Jak podają różne źródła, na kolejnej gali KSW zobaczymy wiele głośnych walk. Jedna z nich ma być o mistrzostwo w kategorii średniej!
Zacznijmy od mniejszej, ale na pewno nie gorszej walki. Jak podaje portal „InTheCage.Pl” na gali z numerkiem 55 mamy zobaczyć walkę Sylwii Juśkiewicz (9-5) z Karoliną Wójcik (6-2). Sylwia w ostatnich dwóch walkach zaliczyła dwie dobre wygrane. Fani mogą ją dobrze znać przez to, że w swojej karierze walczyła m.in z Joanną Jędrzejczyk (16-4). Wójcik w ubiegłym roku miała szansę walki o pas Contenders Norwich gdzie przegrała po bardzo równej walce.

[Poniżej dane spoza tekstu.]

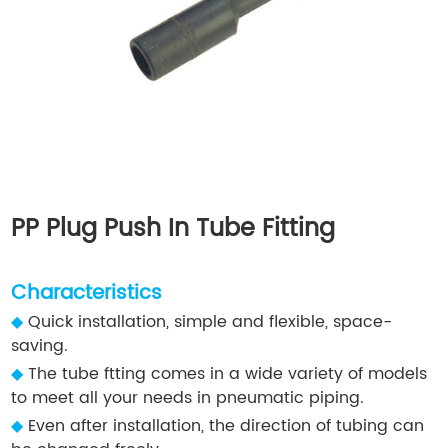
PP Plug Push In Tube Fitting
Characteristics
◆
Quick installation, simple and flexible, space-
saving.
◆
The tube ftting comes in a wide variety of models
to meet all your needs in pneumatic piping.
◆
Even after installation, the direction of tubing can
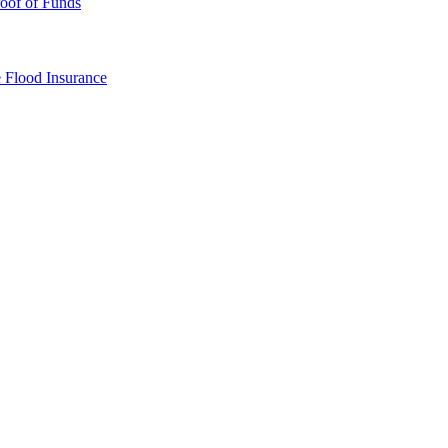
oof of Funds
e
Flood Insurance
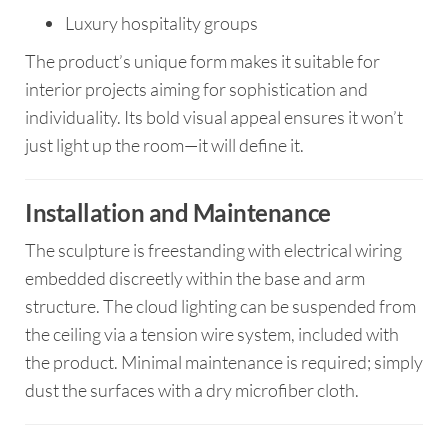
Luxury hospitality groups
The product’s unique form makes it suitable for
interior projects aiming for sophistication and
individuality. Its bold visual appeal ensures it won’t
just light up the room—it will define it.
Installation and Maintenance
The sculpture is freestanding with electrical wiring
embedded discreetly within the base and arm
structure. The cloud lighting can be suspended from
the ceiling via a tension wire system, included with
the product. Minimal maintenance is required; simply
dust the surfaces with a dry microfiber cloth.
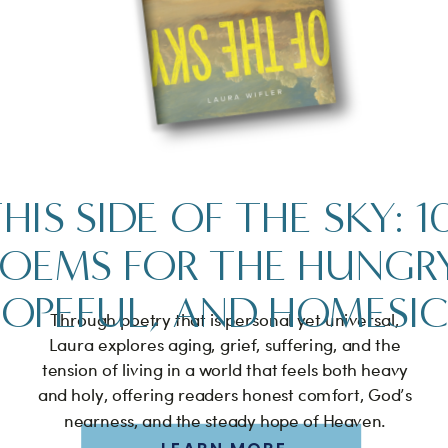
HIS SIDE OF THE SKY: 1
POEMS FOR THE HUNGRY
OPEFUL, AND HOMESI
Through poetry that is personal yet universal,
Laura explores aging, grief, suffering, and the
tension of living in a world that feels both heavy
and holy, offering readers honest comfort, God’s
nearness, and the steady hope of Heaven.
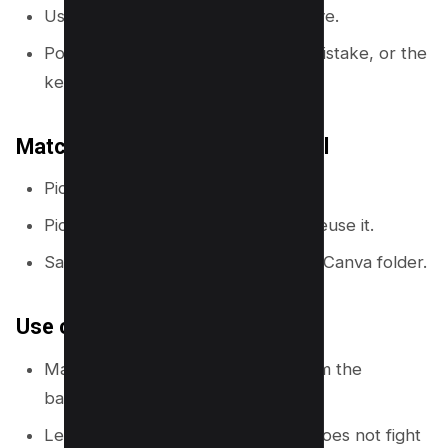
Use one arrow or one circle, not five.
Point the arrow at the result, the mistake, or the
key object.
Match cue style to your channel
Pick one arrow style and reuse it.
Pick one circle highlight style and reuse it.
Save them in a “Thumbnail Assets” Canva folder.
Use contrast and spacing
Make the arrow color different from the
background.
Leave space around the cue so it does not fight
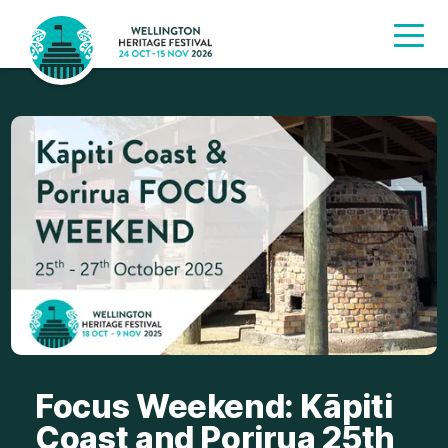
Focus Weekend: Kāpiti
Coast and Porirua 25th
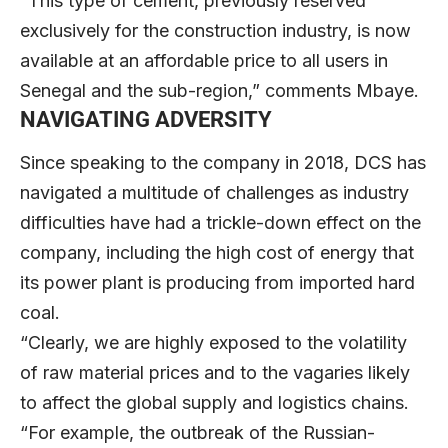
“This type of cement, previously reserved
exclusively for the construction industry, is now
available at an affordable price to all users in
Senegal and the sub-region,” comments Mbaye.
NAVIGATING ADVERSITY
Since speaking to the company in 2018, DCS has
navigated a multitude of challenges as industry
difficulties have had a trickle-down effect on the
company, including the high cost of energy that
its power plant is producing from imported hard
coal.
“Clearly, we are highly exposed to the volatility
of raw material prices and to the vagaries likely
to affect the global supply and logistics chains.
“For example, the outbreak of the Russian-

Drugą walką o której wiemy jest walka Damian Stasiak (11-7) z Patrykiem Surdynem (5-0). Stasiak po walkach w takich federacjach jak ACA (dawniej ACB), UFC czy RWC w KSW zadebiutował niecały rok temu, gdzie po bardzo taktycznej walce przegrał z Antunem Racicem (24-8-1) na punkty. Surdyn nie walczył od półtora roku, a w ostatniej walce pokonał solidnego Sylwestra Millera (9-3).
No i czas na wielki main event. Mamy zobaczyć tu rewanż, między aktualnym mistrzem KSW w kategorii średniej – Scottem Askhamem (19-4) a Mamedem Khalidovem (34-7-2). Starcie będzie rewanżem, gdyż w walce wieczoru KSW 52 Scott okazał się minimalnie lepszy od Mameda na punkty. Fani wtedy zasypali Scotta hejtem, mówiąc, że wyleżał on walkę i tylko przez to wygrał. Mamed sam odniosł się do tego mówiąc, że spodziewał się twardej „bitki” w stójce. Anglik przeprowadził tę walkę natomiast bardzo taktycznie. Była to czwarta wygrana Scotta w KSW, oraz trzecia porażka Mameda ogólnie w KSW, jak i z rzędu.
No i na koniec chcielibyśmy przekazać, że dowiedzieliśmy się o walce Marcina Rózalskiego (7-4) tylko, że nie do końca na KSW. „Rózal” ma zawalczyć w nowej federacji Macieja Kawulskiego na gołe pięści.